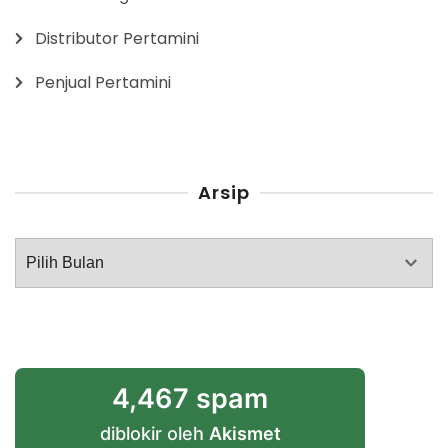
Distributor Pertamini
Penjual Pertamini
Arsip
Arsip
4,467 spam
diblokir oleh
Akismet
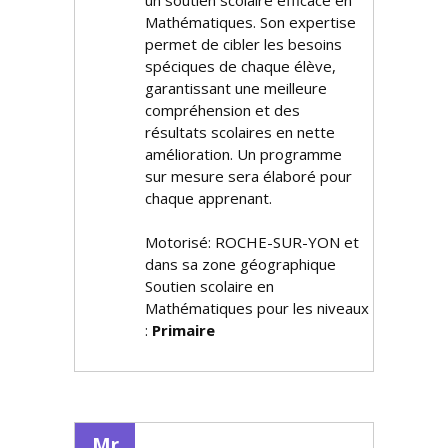
un soutien scolaire efficace en
Mathématiques. Son expertise
permet de cibler les besoins
spécifiques de chaque élève,
garantissant une meilleure
compréhension et des
résultats scolaires en nette
amélioration. Un programme
sur mesure sera élaboré pour
chaque apprenant.
Motorisé: ROCHE-SUR-YON et
dans sa zone géographique
Soutien scolaire en
Mathématiques pour les niveaux
:
Primaire
Mr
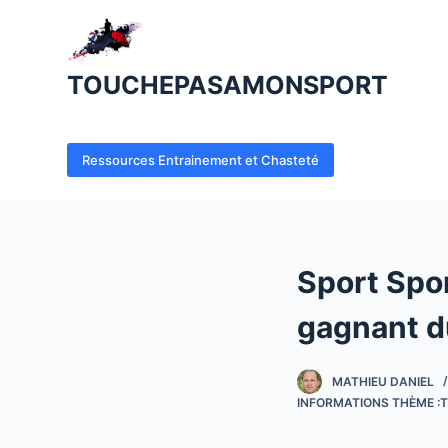
P
a
s
TOUCHEPASAMONSPORT
s
e
r
Ressources Entrainement et Chasteté
a
u
c
o
Sport Spo
n
t
gagnant d
e
n
MATHIEU DANIEL
u
INFORMATIONS THÈME :T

———

(Aim of the task)
Lines containing the string "chaque" are the ones to copy from the entries above.

(Written answer)
spécifiques de chaque élève,
chaque apprenant.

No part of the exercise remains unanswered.